新鮮なんじゃないですかね。今はデータ化してモノがないから、iPodやスマホの四角形のサムネイルで完結、みたいなところがある。テープだと触れるし、わざわざA面からB面にひっくり返さなきゃいけない。
2014年に、「サマージャム‘95」というミックステープを限定販売して、それをきっかけにカセットのプレーヤーを買い直しました。いま聞くと、カセットってすぐに終わっちゃうんですよね。iPodとかだと電池が切れるまで、それこそ3日間とか音が鳴っているじゃないですか(笑)。配信もそうですよね。それはそれで良さもあるけど、最近は時間が決まっていて終わりがあるほうが逆にしっくりきてますね。
――「サマージャム‘95」では、夏に聴く用のテープをつくって、女性にいいと思われたいという男心が歌われています。ANIさんもミックステープとかつくったりしていましたか。
していました。レコードを買ったら車で聴く用にテープに録ったり。でも、車にずっと置いているとテープが熱でのびて、うわんうわんうわんって聴けなくなっちゃう。
14年に大阪のイベント会場で販売したカセットの「サマージャム‘95」は、その曲を(1995年に)リリースする前に実際につくっていたミックステープなんです。当時、DAT(デジタル・オーディオ・テープ)でつくっていたものが見つかったから、じゃあ、と。中の曲はDATをそのまま使っていて、ジャケットは(歌詞にある)テキーラでいいか、って自分で手描きでつくりました。コンピューターでテキーラを画像検索したりして、友達にあげるような質感で、テキトーに描いた感じに。

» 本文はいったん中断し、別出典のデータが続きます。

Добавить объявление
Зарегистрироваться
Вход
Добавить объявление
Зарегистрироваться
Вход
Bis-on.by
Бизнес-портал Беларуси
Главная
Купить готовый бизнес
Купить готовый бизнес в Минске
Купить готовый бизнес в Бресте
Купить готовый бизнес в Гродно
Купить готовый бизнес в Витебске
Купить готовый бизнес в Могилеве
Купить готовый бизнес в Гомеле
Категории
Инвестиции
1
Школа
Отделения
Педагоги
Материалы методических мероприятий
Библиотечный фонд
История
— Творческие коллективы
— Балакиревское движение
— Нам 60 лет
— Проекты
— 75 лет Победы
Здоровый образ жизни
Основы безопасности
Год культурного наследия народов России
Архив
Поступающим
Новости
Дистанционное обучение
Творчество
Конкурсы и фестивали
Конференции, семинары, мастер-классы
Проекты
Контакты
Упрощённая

――誰かに渡したりプレゼントしたりするためにもつくっていたんですね。
今って、自分の好きな音楽を誰かにあげたいって思ったら、何をあげるんですかね? iPodとか? YouTubeにミックスリストをアップするとか? あ、プレイリストを共有するのか。

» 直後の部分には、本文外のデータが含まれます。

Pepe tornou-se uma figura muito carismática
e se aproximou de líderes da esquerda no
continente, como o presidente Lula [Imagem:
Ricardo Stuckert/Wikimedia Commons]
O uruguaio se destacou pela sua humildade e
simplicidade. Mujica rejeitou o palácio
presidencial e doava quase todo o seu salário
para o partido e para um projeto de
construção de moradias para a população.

レコードとテープの尺って合っていないから、余ったところに何か入れたくなるんです。貧乏性というか、ぴったりにしたくなる。「後5分あいてるなら、もう1曲入れられるな」とか(笑)。終わるところはフェードアウトさせたり、好きな曲ばっかり集めたり。そういうのが楽しかった。デジタルは便利だけど、「これしかない」という感じは少ないですね。